Ultimately, what it comes down to is the fact that Glee, at its best, is about the squarest show on television. When it's a good show, when it's not a show that believes itself to be edgy and ironic and cynical, it's a show that revels in just how damn earnest it can be. Television doesn't do earnestness well. It also doesn't do religion well, probably because religion is the ultimate hyper-earnest thing humans have produced, at least in its best, purest form. At its worst, Glee is not a show about human beings; it's a show about one-liner-spouting, callous little jukeboxes.
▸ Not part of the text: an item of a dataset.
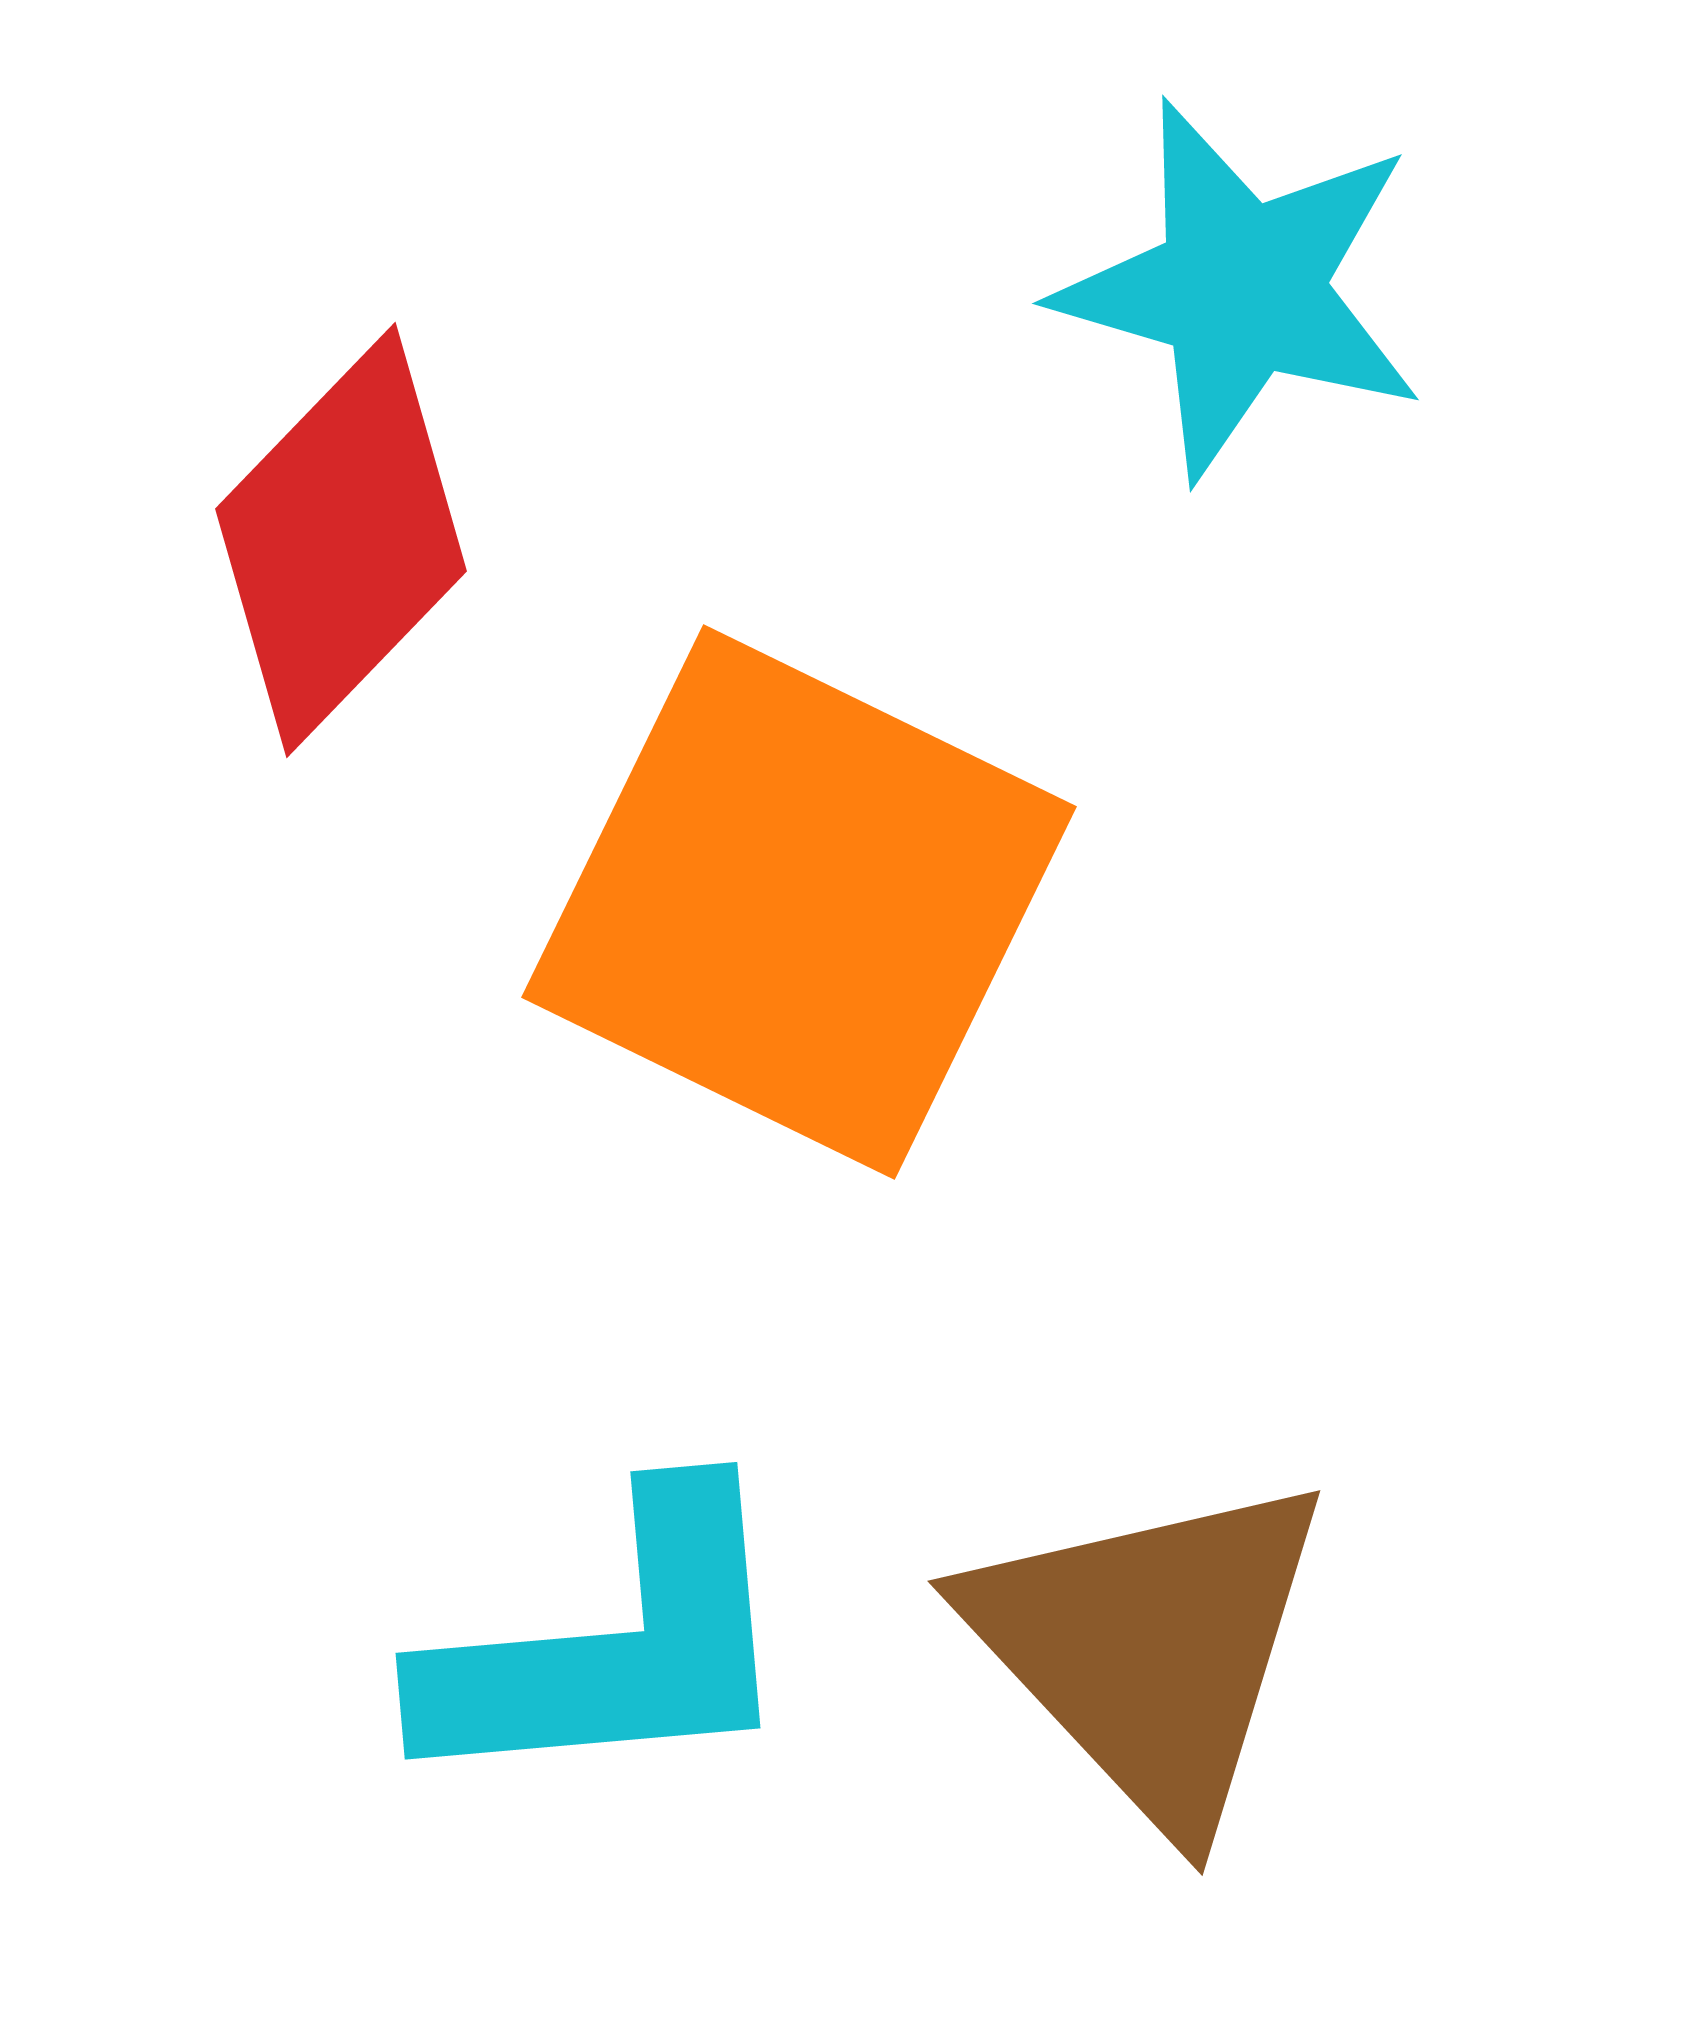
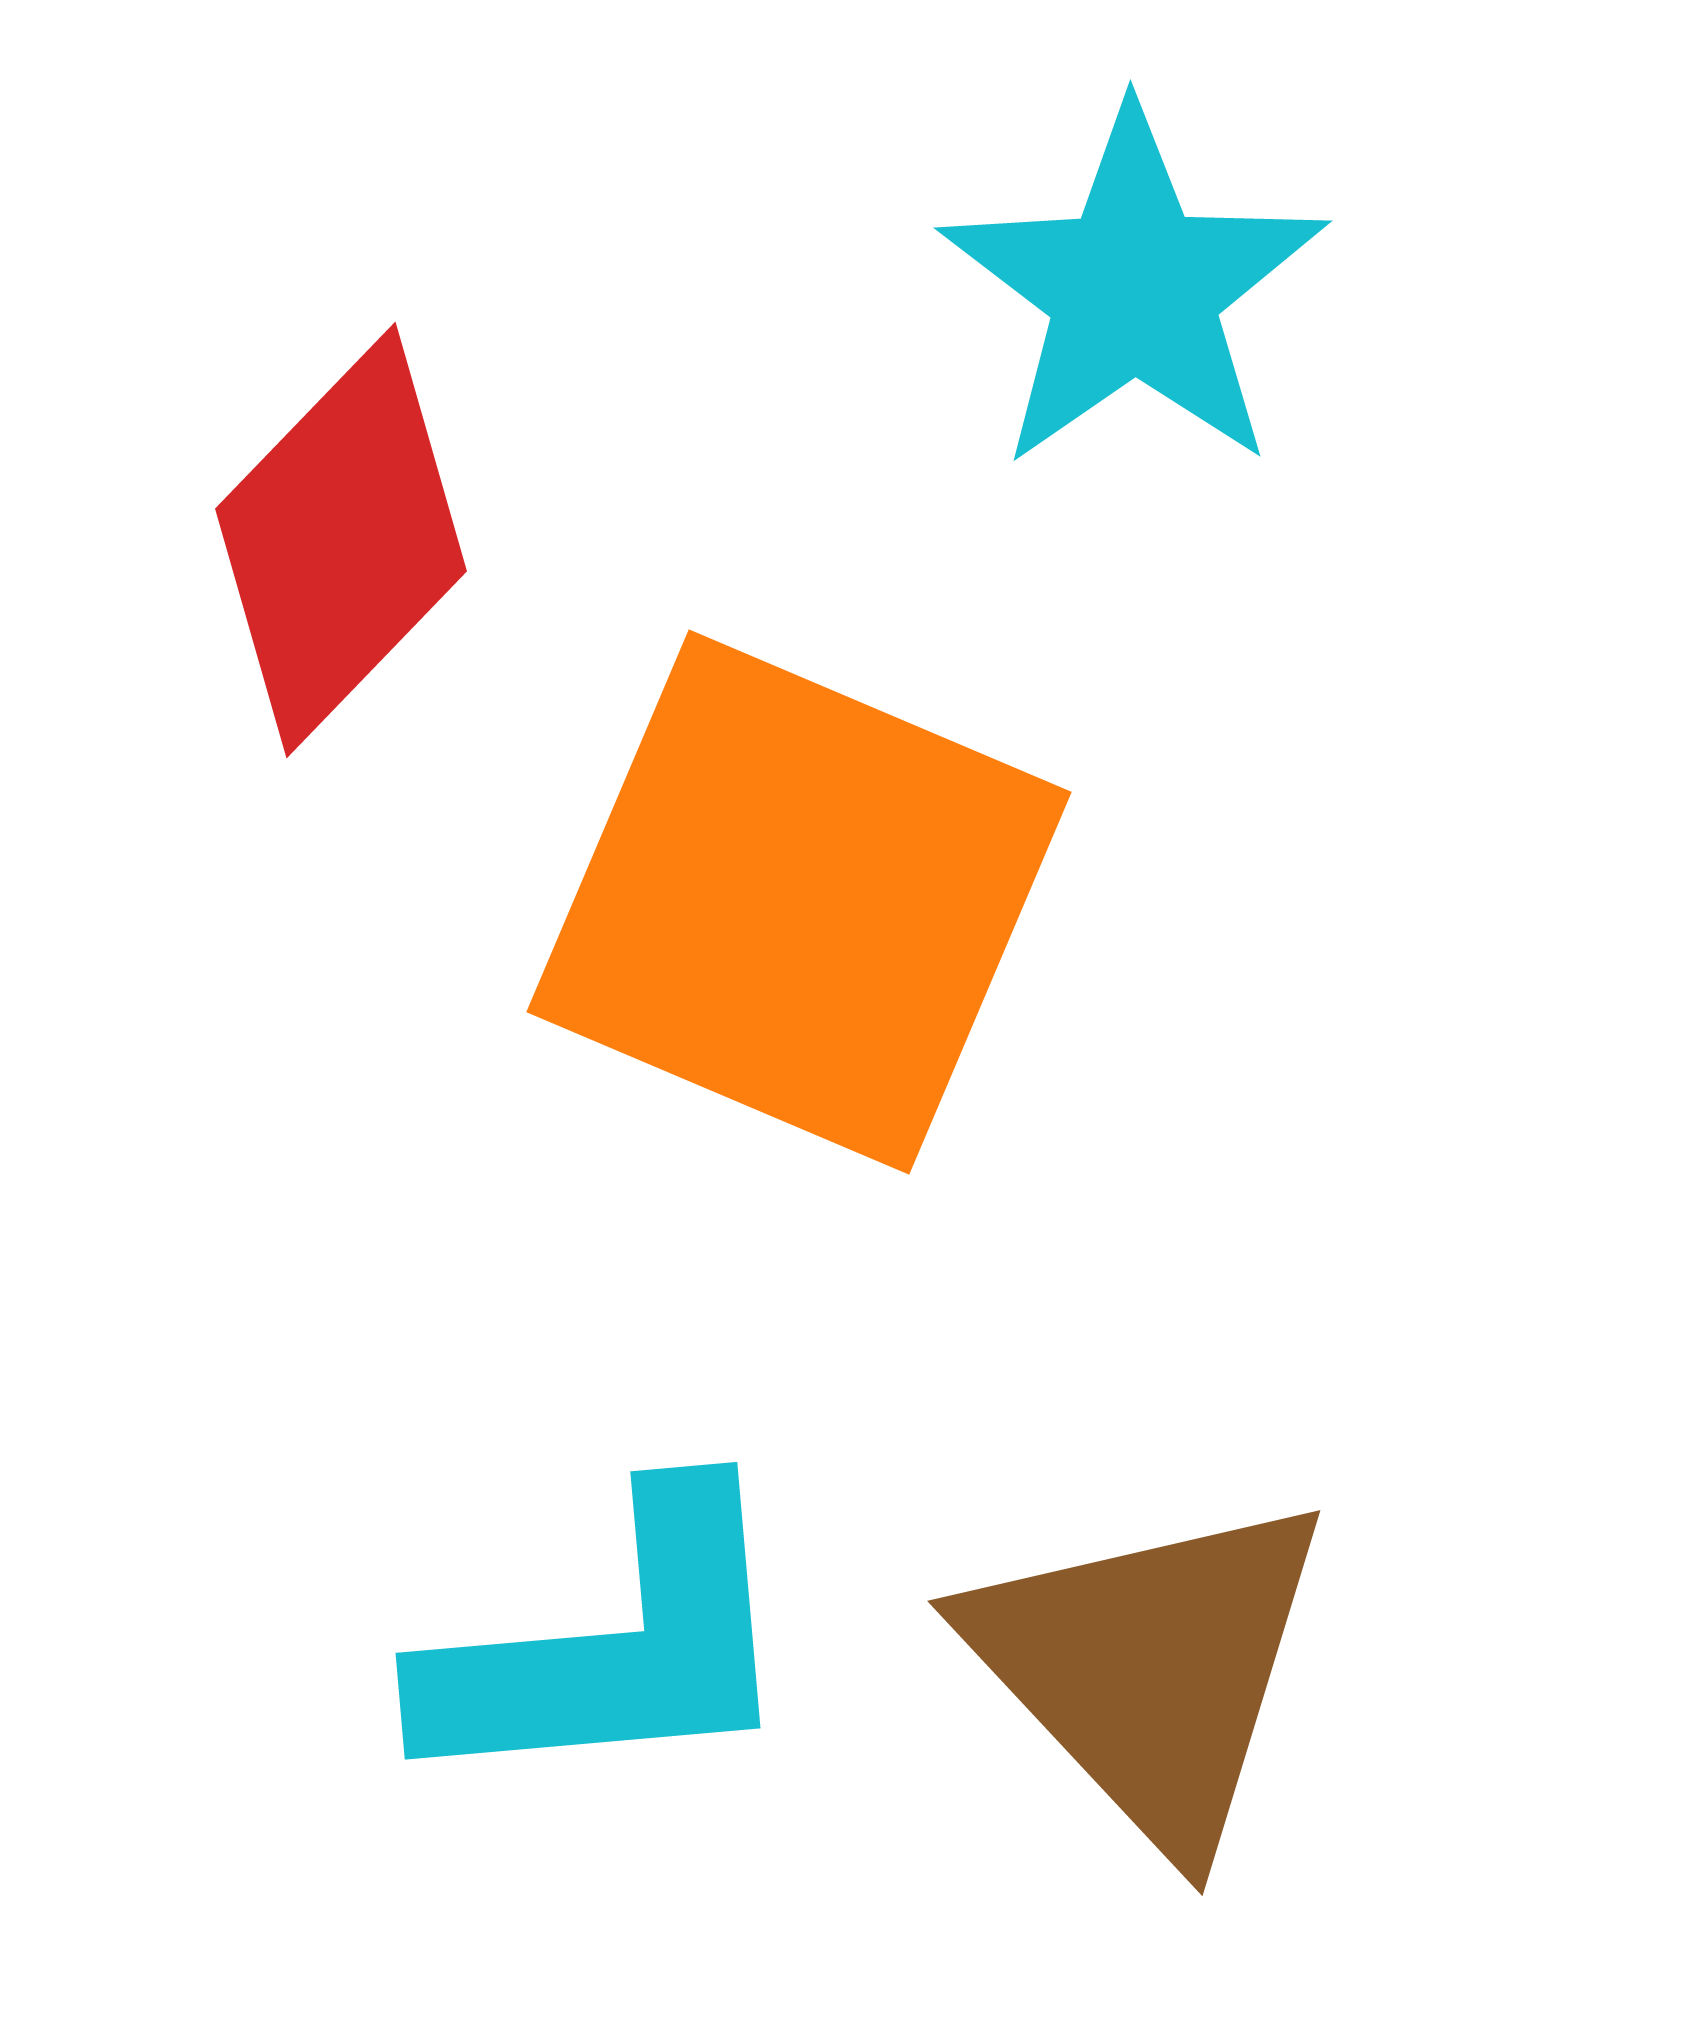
cyan star: moved 107 px left; rotated 21 degrees clockwise
orange square: rotated 3 degrees counterclockwise
brown triangle: moved 20 px down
But at its best, Glee can dig into topics other shows have trouble with. "Grilled Cheesus" may not be perfect, but I grew up in the fundamentalist church, and even though I've left that all behind, I can look at the people in this episode and recognize the things about it I still miss, that sense that there was a community waiting for me somewhere and that everything would be all right if I just believed the right things hard enough.

Stray observations:

  • Given my affinity for the topics discussed here (as mentioned above), I will not be surprised if literally everyone else hates this episode.
  • An interesting thing I like about Brad Falchuk episodes (I actually don't know if he wrote this one, as I watched it on a screener, but he's the only one without a credited episode so far this season): He often ends the acts abruptly, in a moment of euphoria. Look at how he immediately cuts to black in the church sequence or at the end as Finn throws out the remnants of the sandwich. It's a stylistic choice he doesn't get a lot of praise for, and I like it.
  • Another nice touch: The camera pulling away from Finn from overhead every  time he thanked Grilled Cheesus.
  • Talking with Rebecca Milzoff (the recapper for Vulture/New York magazine for the show), she suggested this episode's Jewish gags were too much, given last week's episode (where they were truly execrable). This may just be me being dense, but I didn't think this episode was too bad in this regard, allowing Rachel a moment to express just why she didn't want her and Finn's children being brought up as Christians (or sandwich worshippers, technically), and the actual jokes were more jokes against Finn and Rachel. But, again, this could just be me, and I could be missing the forest for the trees because I was impressed with some of the other things the episode was doing.
  • Awkward foreshadowing in paraphrase: "Oh, gee, dad, you can't eat like you're a teenager anymore because I don't WANT YOU TO HAVE A HEART ATTACK."
  • I did cringe when Sue's sister believed that God doesn't make mistakes. Just a few steps too close to the saintly mentally handicapped person for my tastes. (Though that character has always been that way, so I don't know what I was expecting.)
  • I still don't buy that Artie would be allowed to be utilized like that on a football field, but I don't ask a lot in regards to realism on the rest of the show, so I'll overlook it for now.
  • "Are you calling Mr. Billy Joel stupid?"
  • "I didn't go to Sunday school, so I don't know if God is like a genie and you only get three wishes."
  • "I did a book report on heart attacks if you want to give it to the doctor."
  • "Is God an evil dwarf?"
  • "I made him a card that said heart attacks are just from loving too much."
  • "Jesus appeared to me on a sandwich. And it has special powers!"